La fille de Guillaume V, comte de Toulouse, ne succéda pas à la comté. Dans la suite, Aliénor succéda à l’Aquitaine, et Mathilde à la Normandie ; et le droit de la succession des filles parut dans ces temps-là si bien établi, que Louis le Jeune, après la dissolution de son mariage avec Aliénor, ne fit aucune difficulté de lui rendre la Guienne. Comme ces deux derniers exemples suivirent de très-près le premier, il faut que la loi générale qui appeloit les femmes à la succession des fiefs, se soit introduite plus tard dans la comté de Toulouse que dans les autres provinces du royaume [1].

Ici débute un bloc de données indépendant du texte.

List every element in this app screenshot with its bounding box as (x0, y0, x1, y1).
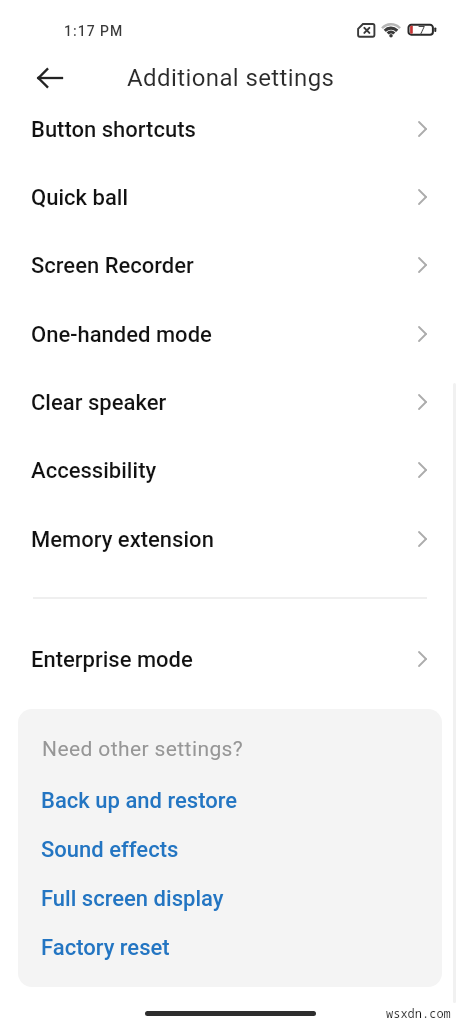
button[interactable]: Memory extension (0, 506, 461, 574)
button[interactable]: Back (26, 55, 74, 101)
button[interactable]: Quick ball (0, 164, 461, 232)
staticText: Memory extension (31, 527, 214, 553)
button[interactable]: Enterprise mode (0, 626, 461, 694)
button[interactable]: Full screen display (18, 874, 442, 923)
staticText: Enterprise mode (31, 647, 193, 673)
button[interactable]: Factory reset (18, 923, 442, 972)
staticText: Screen Recorder (31, 253, 194, 279)
staticText: Factory reset (41, 935, 170, 961)
button[interactable]: Clear speaker (0, 369, 461, 437)
staticText: Sound effects (41, 837, 179, 863)
staticText: Full screen display (41, 886, 224, 912)
staticText: Clear speaker (31, 390, 167, 416)
button[interactable]: Button shortcuts (0, 96, 461, 164)
staticText: Accessibility (31, 458, 157, 484)
button[interactable]: Screen Recorder (0, 232, 461, 300)
staticText: Button shortcuts (31, 117, 196, 143)
staticText: Back up and restore (41, 788, 238, 814)
staticText: 7 (418, 23, 426, 38)
staticText: 1:17 PM (64, 23, 124, 39)
button[interactable]: One-handed mode (0, 301, 461, 369)
staticText: One-handed mode (31, 322, 212, 348)
button[interactable]: Back up and restore (18, 776, 442, 825)
button[interactable]: Sound effects (18, 825, 442, 874)
staticText: wsxdn.com (386, 1005, 451, 1021)
staticText: Quick ball (31, 185, 129, 211)
staticText: Additional settings (127, 64, 335, 92)
staticText: Need other settings? (42, 737, 244, 762)
button[interactable]: Accessibility (0, 437, 461, 505)
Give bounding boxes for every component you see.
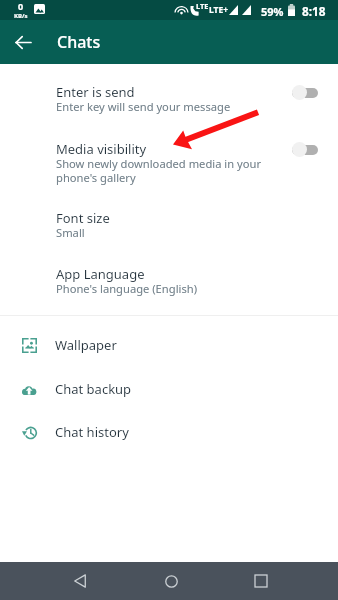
staticText: 59% xyxy=(261,4,284,19)
button[interactable]: Wallpaper xyxy=(0,336,338,362)
button[interactable]: Font size xyxy=(0,209,338,243)
button[interactable]: Chat backup xyxy=(0,380,338,406)
staticText: 0 xyxy=(18,0,24,12)
staticText: KB/s xyxy=(14,12,28,20)
button[interactable]: App Language xyxy=(0,265,338,299)
staticText: Font size xyxy=(56,209,110,227)
staticText: Media visibility xyxy=(56,140,147,158)
button[interactable]: Chat history xyxy=(0,423,338,449)
staticText: Chats xyxy=(57,31,101,53)
staticText: Enter key will send your message xyxy=(56,99,231,114)
staticText: App Language xyxy=(56,265,145,283)
button[interactable]: Home xyxy=(155,562,187,600)
button[interactable]: Recent apps xyxy=(245,562,277,600)
staticText: Phone's language (English) xyxy=(56,281,198,296)
staticText: Wallpaper xyxy=(55,336,117,354)
button[interactable]: Enter is send xyxy=(0,83,338,117)
staticText: LTE+ xyxy=(209,4,229,16)
button[interactable]: Back xyxy=(64,562,96,600)
staticText: LTE xyxy=(196,1,209,11)
staticText: Small xyxy=(56,225,85,240)
staticText: 8:18 xyxy=(302,3,326,19)
staticText: Enter is send xyxy=(56,83,135,101)
staticText: Show newly downloaded media in your phon… xyxy=(56,156,262,185)
staticText: Chat backup xyxy=(55,380,132,398)
button[interactable]: Back xyxy=(5,24,41,60)
staticText: Chat history xyxy=(55,423,129,441)
button[interactable]: Media visibility xyxy=(0,140,338,190)
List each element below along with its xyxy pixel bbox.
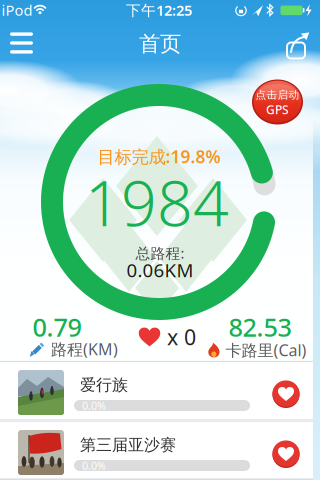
- button[interactable]: 喜欢: [272, 380, 300, 408]
- staticText: 目标完成:19.8%: [98, 145, 220, 168]
- button[interactable]: 分享: [281, 29, 311, 59]
- staticText: 1984: [85, 160, 229, 244]
- staticText: 首页: [139, 31, 181, 57]
- staticText: 0.0%: [82, 458, 106, 473]
- staticText: 爱行族: [80, 375, 128, 395]
- button[interactable]: 点击启动GPS: [252, 79, 304, 125]
- staticText: 0.79: [32, 310, 82, 344]
- button[interactable]: 爱行族: [0, 362, 313, 419]
- staticText: iPod: [2, 0, 32, 20]
- staticText: 0.06KM: [126, 258, 194, 282]
- staticText: 总路程:: [136, 243, 184, 263]
- staticText: 82.53: [228, 310, 292, 344]
- staticText: 第三届亚沙赛: [80, 435, 176, 455]
- button[interactable]: 喜欢: [272, 440, 300, 468]
- staticText: GPS: [266, 102, 289, 118]
- staticText: 下午12:25: [126, 0, 192, 20]
- staticText: 点击启动: [256, 88, 300, 102]
- staticText: x 0: [167, 323, 196, 351]
- staticText: 0.0%: [82, 398, 106, 413]
- button[interactable]: 第三届亚沙赛: [0, 422, 313, 479]
- button[interactable]: 菜单: [2, 23, 42, 63]
- staticText: 路程(KM): [51, 338, 118, 360]
- staticText: 卡路里(Cal): [226, 339, 306, 361]
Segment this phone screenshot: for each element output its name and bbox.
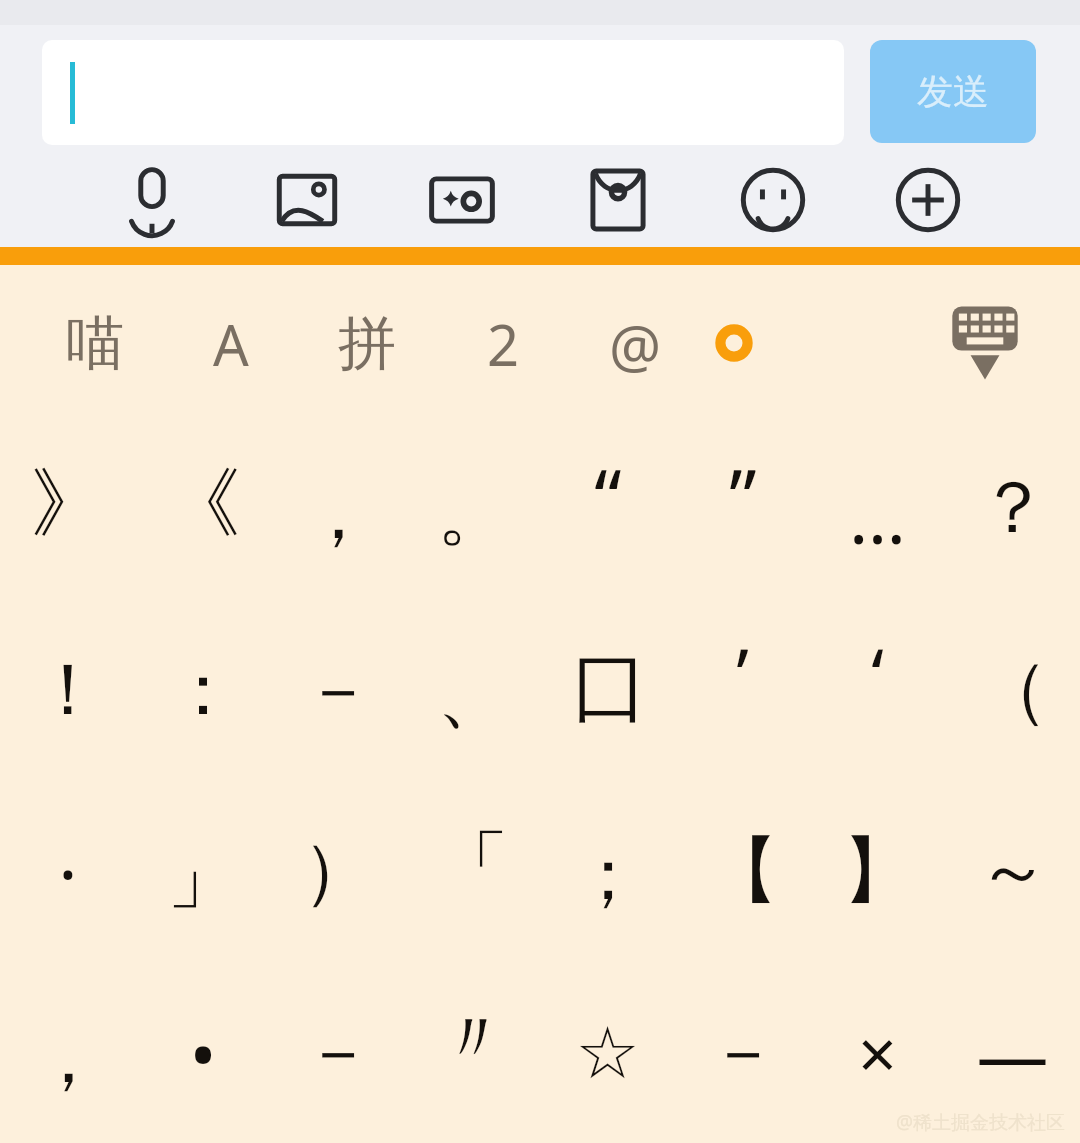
button[interactable]: @ (598, 306, 672, 380)
staticText: 《 (165, 456, 241, 552)
button[interactable]: 「 (405, 781, 540, 962)
staticText: 发送 (917, 69, 989, 114)
staticText: ’ (736, 624, 749, 722)
button[interactable]: ） (270, 781, 405, 962)
button[interactable]: 、 (405, 600, 540, 781)
staticText: ？ (977, 463, 1049, 554)
button[interactable]: Photo (260, 153, 354, 247)
staticText: － (302, 1007, 374, 1098)
staticText: 2 (487, 306, 520, 380)
button[interactable]: 」 (135, 781, 270, 962)
button[interactable]: … (810, 420, 945, 600)
staticText: ！ (32, 645, 104, 736)
staticText: 喵 (66, 307, 124, 380)
staticText: ： (167, 645, 239, 736)
button[interactable]: Hide keyboard (940, 298, 1030, 388)
button[interactable]: — (945, 962, 1080, 1143)
button[interactable]: ” (675, 420, 810, 600)
button[interactable]: 拼 (330, 306, 404, 380)
button[interactable]: 喵 (58, 306, 132, 380)
staticText: ） (302, 826, 374, 917)
button[interactable]: · (0, 781, 135, 962)
staticText: ～ (977, 826, 1049, 917)
button[interactable]: Punctuation (706, 315, 762, 371)
button[interactable]: Sticker (415, 153, 509, 247)
button[interactable]: More (881, 153, 975, 247)
staticText: － (302, 645, 374, 736)
button[interactable]: ？ (945, 420, 1080, 600)
staticText: 〃 (437, 993, 509, 1084)
button[interactable]: Voice message (105, 153, 199, 247)
button[interactable]: ‘ (810, 600, 945, 781)
button[interactable]: ’ (675, 600, 810, 781)
staticText: @ (609, 306, 662, 380)
button[interactable]: Emoji (726, 153, 820, 247)
staticText: ； (572, 830, 644, 921)
staticText: ‘ (871, 624, 884, 722)
button[interactable]: 。 (405, 420, 540, 600)
staticText: － (707, 1007, 779, 1098)
button[interactable]: ： (135, 600, 270, 781)
button[interactable]: － (270, 962, 405, 1143)
staticText: @稀土掘金技术社区 (896, 1109, 1066, 1135)
staticText: “ (594, 444, 622, 548)
staticText: 拼 (338, 307, 396, 380)
staticText: ， (302, 469, 374, 560)
button[interactable]: Red packet (571, 153, 665, 247)
button[interactable]: 》 (0, 420, 135, 600)
staticText: 。 (437, 469, 509, 560)
button[interactable]: ☆ (540, 962, 675, 1143)
button[interactable]: 发送 (870, 40, 1036, 143)
staticText: · (58, 823, 78, 921)
staticText: 「 (437, 820, 509, 911)
button[interactable]: ！ (0, 600, 135, 781)
staticText: × (858, 1006, 897, 1099)
button[interactable]: ； (540, 781, 675, 962)
button[interactable]: 【 (675, 781, 810, 962)
button[interactable]: （ (945, 600, 1080, 781)
button[interactable]: 《 (135, 420, 270, 600)
button[interactable]: “ (540, 420, 675, 600)
button[interactable]: － (270, 600, 405, 781)
staticText: ， (32, 1013, 104, 1104)
button[interactable]: － (675, 962, 810, 1143)
staticText: • (189, 1004, 217, 1102)
button[interactable]: ～ (945, 781, 1080, 962)
button[interactable]: ， (0, 962, 135, 1143)
staticText: 囗 (572, 645, 644, 736)
staticText: 》 (30, 456, 106, 552)
button[interactable]: ， (270, 420, 405, 600)
staticText: 」 (167, 832, 239, 923)
staticText: A (213, 306, 249, 380)
button[interactable]: • (135, 962, 270, 1143)
staticText: 、 (437, 651, 509, 742)
button[interactable]: × (810, 962, 945, 1143)
staticText: … (849, 467, 906, 565)
button[interactable]: A (194, 306, 268, 380)
staticText: ” (729, 444, 757, 548)
button[interactable]: 2 (466, 306, 540, 380)
button[interactable]: 】 (810, 781, 945, 962)
staticText: 【 (707, 826, 779, 917)
button[interactable] (42, 40, 844, 145)
staticText: ☆ (575, 1011, 640, 1095)
staticText: 】 (842, 826, 914, 917)
button[interactable]: 囗 (540, 600, 675, 781)
button[interactable]: 〃 (405, 962, 540, 1143)
staticText: — (976, 1004, 1049, 1102)
staticText: （ (977, 645, 1049, 736)
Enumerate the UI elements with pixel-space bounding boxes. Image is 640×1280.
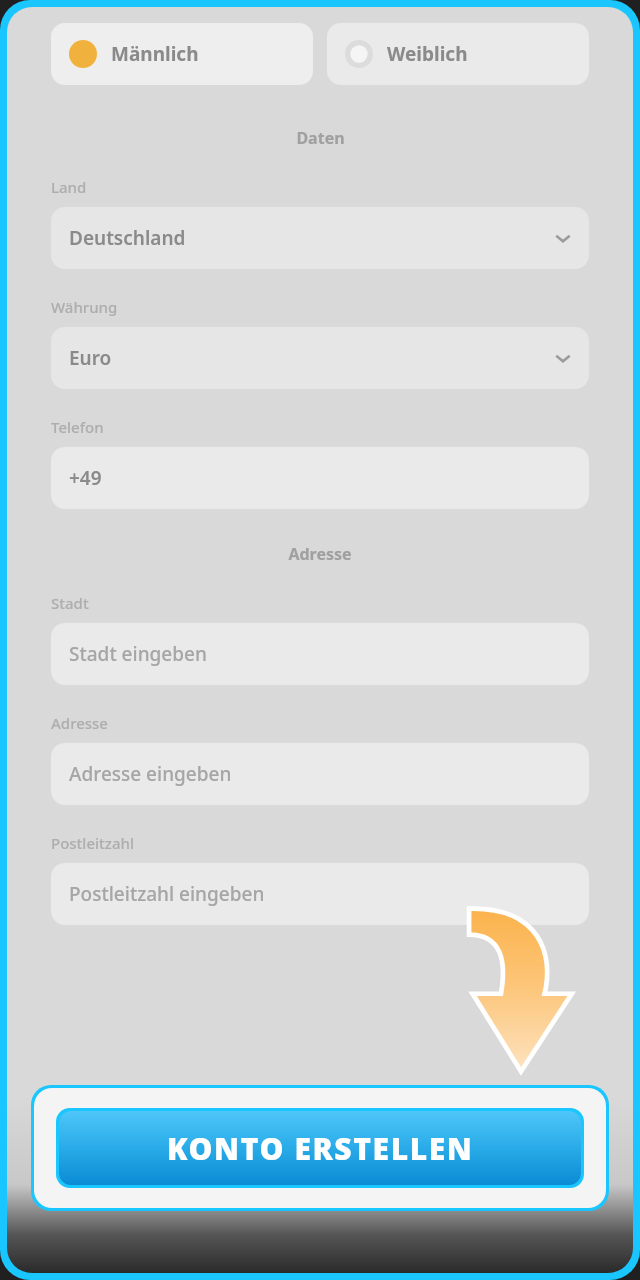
staticText: Weiblich xyxy=(387,41,468,67)
staticText: Stadt xyxy=(51,593,89,613)
staticText: Postleitzahl xyxy=(51,833,134,853)
staticText: KONTO ERSTELLEN xyxy=(167,1128,474,1169)
staticText: Männlich xyxy=(111,41,199,67)
staticText: Land xyxy=(51,177,87,197)
button[interactable]: Adresse eingeben xyxy=(51,743,589,805)
button[interactable]: KONTO ERSTELLEN xyxy=(59,1111,581,1185)
staticText: Adresse xyxy=(51,713,108,733)
staticText: Euro xyxy=(69,345,112,371)
staticText: Deutschland xyxy=(69,225,186,251)
staticText: Postleitzahl eingeben xyxy=(69,881,265,907)
staticText: +49 xyxy=(69,465,102,491)
button[interactable]: Postleitzahl eingeben xyxy=(51,863,589,925)
staticText: Adresse eingeben xyxy=(69,761,232,787)
button[interactable]: Männlich xyxy=(51,23,313,85)
staticText: Stadt eingeben xyxy=(69,641,207,667)
button[interactable]: +49 xyxy=(51,447,589,509)
staticText: Telefon xyxy=(51,417,104,437)
staticText: Daten xyxy=(296,127,345,149)
button[interactable]: Euro xyxy=(51,327,589,389)
button[interactable]: Weiblich xyxy=(327,23,589,85)
button[interactable]: Stadt eingeben xyxy=(51,623,589,685)
button[interactable]: Deutschland xyxy=(51,207,589,269)
staticText: Adresse xyxy=(288,543,352,565)
other: Hinweis nach unten xyxy=(462,892,580,1077)
staticText: Währung xyxy=(51,297,118,317)
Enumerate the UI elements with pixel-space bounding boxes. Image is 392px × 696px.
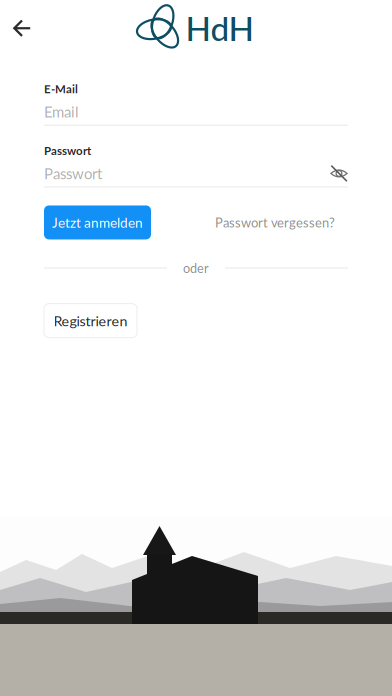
staticText: Passwort	[44, 164, 102, 182]
button[interactable]: Registrieren	[44, 304, 137, 338]
staticText: E-Mail	[44, 82, 78, 96]
staticText: Passwort vergessen?	[215, 215, 335, 230]
staticText: Registrieren	[54, 312, 128, 329]
button[interactable]: Jetzt anmelden	[44, 205, 151, 239]
button[interactable]: Show password	[330, 164, 348, 182]
staticText: HdH	[186, 8, 254, 48]
staticText: Jetzt anmelden	[52, 214, 143, 231]
staticText: Email	[44, 103, 79, 121]
staticText: oder	[183, 260, 209, 276]
button[interactable]: Passwort vergessen?	[215, 205, 335, 239]
staticText: Passwort	[44, 144, 91, 158]
button[interactable]: Back	[0, 6, 44, 50]
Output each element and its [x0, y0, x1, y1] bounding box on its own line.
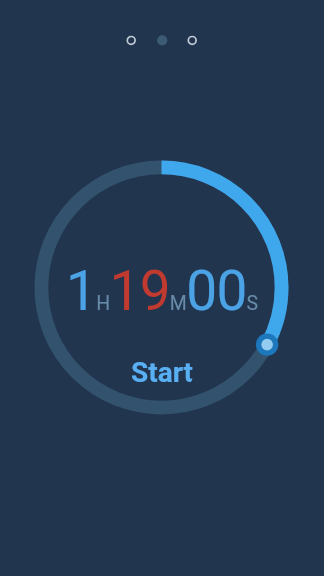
- button[interactable]: Start: [131, 356, 194, 389]
- button[interactable]: Adjust timer duration: [254, 332, 280, 358]
- button[interactable]: Timer page: [151, 29, 173, 51]
- staticText: Start: [131, 356, 194, 389]
- button[interactable]: Stopwatch page: [120, 29, 142, 51]
- button[interactable]: Alarm page: [181, 29, 203, 51]
- staticText: 1H19M00S: [66, 259, 258, 323]
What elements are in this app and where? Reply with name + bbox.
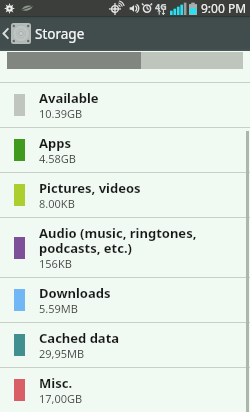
staticText: Storage (35, 25, 85, 43)
staticText: 4.58GB (39, 151, 76, 166)
staticText: 8.00KB (39, 196, 75, 211)
button[interactable]: Cached data (0, 323, 250, 367)
button[interactable]: Apps (0, 128, 250, 172)
staticText: Downloads (39, 284, 111, 302)
staticText: Pictures, videos (39, 179, 141, 197)
staticText: Apps (39, 134, 71, 152)
button[interactable]: Audio (music, ringtones, podcasts, etc.) (0, 218, 250, 277)
staticText: Misc. (39, 374, 73, 392)
staticText: Cached data (39, 329, 120, 347)
button[interactable]: Available (0, 83, 250, 127)
staticText: 9:00 PM (201, 0, 247, 16)
staticText: 4G (155, 0, 167, 12)
staticText: 5.59MB (39, 301, 78, 316)
button[interactable]: Back to Storage (0, 16, 250, 51)
staticText: Audio (music, ringtones, podcasts, etc.) (39, 224, 197, 257)
staticText: Available (39, 89, 99, 107)
button[interactable]: Downloads (0, 278, 250, 322)
staticText: 10.39GB (39, 106, 83, 121)
staticText: 17,00GB (39, 391, 83, 406)
button[interactable]: Pictures, videos (0, 173, 250, 217)
button[interactable]: Misc. (0, 368, 250, 412)
staticText: 156KB (39, 256, 72, 271)
staticText: 29,95MB (39, 346, 85, 361)
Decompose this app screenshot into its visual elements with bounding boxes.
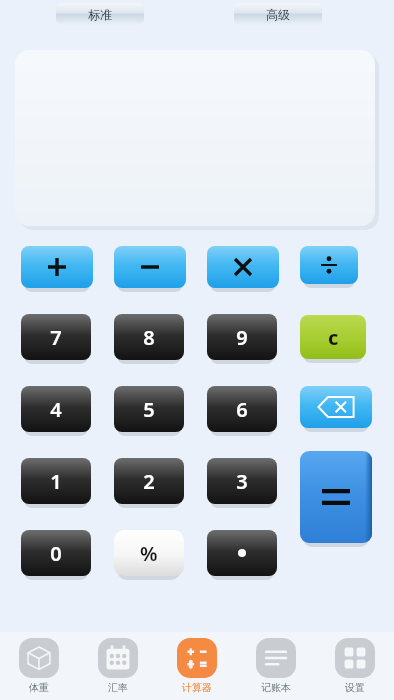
staticText: % <box>140 540 158 567</box>
button[interactable]: 体重 <box>0 632 78 700</box>
staticText: 记账本 <box>261 681 291 694</box>
button[interactable]: Clear <box>300 315 366 364</box>
button[interactable]: 8 <box>114 314 184 365</box>
button[interactable]: 标准 <box>56 3 144 25</box>
button[interactable]: 4 <box>21 386 91 437</box>
button[interactable]: 3 <box>207 458 277 509</box>
staticText: 3 <box>236 468 248 495</box>
button[interactable]: 汇率 <box>78 632 157 700</box>
button[interactable]: 设置 <box>315 632 394 700</box>
staticText: 计算器 <box>182 681 212 694</box>
button[interactable]: 计算器 <box>157 632 236 700</box>
button[interactable]: 2 <box>114 458 184 509</box>
button[interactable]: 5 <box>114 386 184 437</box>
staticText: 设置 <box>345 681 365 694</box>
button[interactable]: Multiply <box>207 246 279 293</box>
staticText: 高级 <box>266 7 290 22</box>
staticText: 6 <box>236 396 248 423</box>
button[interactable]: Decimal point <box>207 530 277 581</box>
button[interactable]: 高级 <box>234 3 322 25</box>
staticText: 体重 <box>29 681 49 694</box>
button[interactable]: 9 <box>207 314 277 365</box>
button[interactable]: Backspace <box>300 386 372 433</box>
button[interactable]: Percent <box>114 530 184 581</box>
button[interactable]: Equals <box>300 451 372 548</box>
button[interactable]: 7 <box>21 314 91 365</box>
button[interactable]: Plus <box>21 246 93 293</box>
button[interactable]: 0 <box>21 530 91 581</box>
staticText: 标准 <box>88 7 112 22</box>
button[interactable]: Minus <box>114 246 186 293</box>
staticText: c <box>328 324 339 351</box>
button[interactable]: 6 <box>207 386 277 437</box>
staticText: 7 <box>50 324 62 351</box>
staticText: 8 <box>143 324 155 351</box>
staticText: 9 <box>236 324 248 351</box>
button[interactable]: 记账本 <box>236 632 315 700</box>
staticText: 5 <box>143 396 155 423</box>
staticText: 4 <box>50 396 62 423</box>
staticText: 汇率 <box>108 681 128 694</box>
button[interactable]: 1 <box>21 458 91 509</box>
button[interactable]: Divide <box>300 246 358 289</box>
staticText: 1 <box>50 468 62 495</box>
staticText: 2 <box>143 468 155 495</box>
staticText: 0 <box>50 540 62 567</box>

La constitution de divers royaumes de l’Europe a suivi l’état actuel où étoient les fiefs dans les temps que ces royaumes ont été fondés. Les femmes ne succédèrent ni à la couronne de France ni à l’Empire, parce que, dans l’établissement de ces deux monarchies, les femmes ne pouvoient succéder aux fiefs ; mais elles succédèrent dans les royaumes dont l’établissement suivit celui de la perpétuité des fiefs, tels que ceux qui furent fondés par les conquêtes des Normands, ceux qui furent fondés [2] par les conquêtes faites sur les Maures ; d’autres enfin, qui, au delà des limites de l’Allemagne, et dans des temps assez modernes, prirent, en quelque façon, une seconde naissance par l’établissement du christianisme [3].

  1. La plupart des grandes maisons avoient leurs lois de succession particulières. Voyez ce que M. de la Thaumassière nous dit sur les maisons du Berri. (M.)
  2. A. B. Ceux qui le furent par les conquêtes faites sur les Maures.
  3. Les États Scandinaves et la Moscovie.